Nick’s apartment was pretty standard: couch, coffee table, TV, kitchen toward the back. Something felt off to her, though. And then she realized, there wasn’t a single decoration up.
“Do you not celebrate Christmas?” she asked, horrified with herself. It was one thing if he was just a sucky neighbor, but what if she’d been disrespectful or brought up some childhood trauma of his or something?
“It’s a scam to get people to spend money on stuff they don’t need,” he said, eyeing her strangely. Her worried tone must have weirded him out. The two of them didn’t really do feelings outside of rage. “But I don’t really mind it other than that.”
“Oh, good,” she said in relief. “Just a grinch, then. Ebenezer Scrooge,” she said as she casually scanned the knickknacks on his bookshelf. “Scrooge McDuck. Kazran Sardick.” She stopped next to a framed photo of Nick, his arm around a grinning girl in a cap and gown.
She didn’t know he was capable of smiling like that.
Nick tapped the nose on the hood of her onesie with his phone. “Make your call, Rudolph.”
The landlord was saved in Nick’s phone as Satan, which she would have thought was a pot calling the kettle black situation, except the call went straight to a voicemail that said the landlord was out of town for the holidays.
“What’s wrong?” Nick asked from the couch.
“He’s on vacation,” Holly said in disbelief. “For the next week.”
“What a piece of work.” He paused before asking, “Are you gonna be alright?”
“Why?” Holly teased. “Do you want me to stay here?”
He laughed. “We’d probably kill each other.”
“Probably,” she agreed, although today’s interaction had her feeling a little less murderous toward him and maybe a little more curious about if she could make him laugh again. “I’ll see if Lena is going to stick around or something.” Hopefully Lena and Lily weren’t still planning to visit their grandmother. “Mind if I call my mom real quick?”
“Thanks.
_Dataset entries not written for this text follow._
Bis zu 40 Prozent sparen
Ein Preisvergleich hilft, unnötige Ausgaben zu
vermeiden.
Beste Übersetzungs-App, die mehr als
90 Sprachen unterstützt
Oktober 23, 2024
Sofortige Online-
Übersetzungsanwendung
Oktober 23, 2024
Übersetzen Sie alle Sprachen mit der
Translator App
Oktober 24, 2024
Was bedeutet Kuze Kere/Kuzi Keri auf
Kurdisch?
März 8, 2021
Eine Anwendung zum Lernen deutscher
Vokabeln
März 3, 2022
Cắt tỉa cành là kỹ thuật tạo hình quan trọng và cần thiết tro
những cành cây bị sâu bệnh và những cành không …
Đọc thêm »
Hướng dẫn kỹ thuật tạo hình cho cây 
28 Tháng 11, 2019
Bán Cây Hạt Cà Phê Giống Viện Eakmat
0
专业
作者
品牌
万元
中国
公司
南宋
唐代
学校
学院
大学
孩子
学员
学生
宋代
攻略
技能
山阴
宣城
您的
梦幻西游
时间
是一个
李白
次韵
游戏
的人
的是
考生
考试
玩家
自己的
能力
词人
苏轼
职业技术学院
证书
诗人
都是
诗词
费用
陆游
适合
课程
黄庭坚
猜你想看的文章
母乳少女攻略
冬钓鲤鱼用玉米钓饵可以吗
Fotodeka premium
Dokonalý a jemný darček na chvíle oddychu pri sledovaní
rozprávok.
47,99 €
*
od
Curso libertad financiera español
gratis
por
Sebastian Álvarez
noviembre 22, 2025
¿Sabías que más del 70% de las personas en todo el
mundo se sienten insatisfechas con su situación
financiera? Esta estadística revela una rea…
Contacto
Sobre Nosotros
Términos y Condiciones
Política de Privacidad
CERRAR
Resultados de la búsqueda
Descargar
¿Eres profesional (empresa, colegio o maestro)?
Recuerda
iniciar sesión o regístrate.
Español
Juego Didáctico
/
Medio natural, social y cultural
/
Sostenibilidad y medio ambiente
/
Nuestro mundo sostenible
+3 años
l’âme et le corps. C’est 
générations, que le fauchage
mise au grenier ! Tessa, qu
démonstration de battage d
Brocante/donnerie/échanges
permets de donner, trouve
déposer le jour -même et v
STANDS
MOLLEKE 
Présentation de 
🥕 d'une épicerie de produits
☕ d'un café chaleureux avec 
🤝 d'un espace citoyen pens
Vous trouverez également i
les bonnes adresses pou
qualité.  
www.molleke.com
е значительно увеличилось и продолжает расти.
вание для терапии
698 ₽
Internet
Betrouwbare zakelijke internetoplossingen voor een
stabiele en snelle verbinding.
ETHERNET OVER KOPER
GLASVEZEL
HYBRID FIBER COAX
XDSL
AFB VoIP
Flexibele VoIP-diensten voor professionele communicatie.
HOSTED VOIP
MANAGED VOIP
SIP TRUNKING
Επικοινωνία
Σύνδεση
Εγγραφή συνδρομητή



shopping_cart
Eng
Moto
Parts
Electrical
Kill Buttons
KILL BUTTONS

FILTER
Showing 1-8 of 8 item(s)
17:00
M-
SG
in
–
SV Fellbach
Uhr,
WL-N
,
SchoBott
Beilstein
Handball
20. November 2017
It’ll just take a sec. She probably won’t answer.” She dialed the number and waited as it rang.
“Hello?” her mother’s voice sing-songed.
“Hey, mama,” Holly said in surprise. “It’s me. I—”
“Holly, sweetheart, is that you? Hold on, dear.” Holly could hear the clattering of her mother’s jewelry against the phone as her mother likely lowered it to her chest. “Alicia, could you add a smidge more glitter to my eyes? Yes, that’s perfect! Honey, are you still there? What phone number is this?”
“It’s my neighbor’s number. I’m locked out of my apartment, but I’m okay,” she added hurriedly. “I just wanted to let you know so you don’t worry.”
“Oh, honey. I knew you should have spent Christmas with us. Herald, our baby’s locked out of her apartment. Herald! He’s on the phone, dear, but he says he loves you.”
Holly could picture her dad pacing her mother’s dressing room in full manager mode, getting everything in order for the concert tomorrow. She almost missed the familiar rehearsal preparations: her mom’s vocal warmups, the dancers stretching while Holly ate way too many sugar cookies from catering.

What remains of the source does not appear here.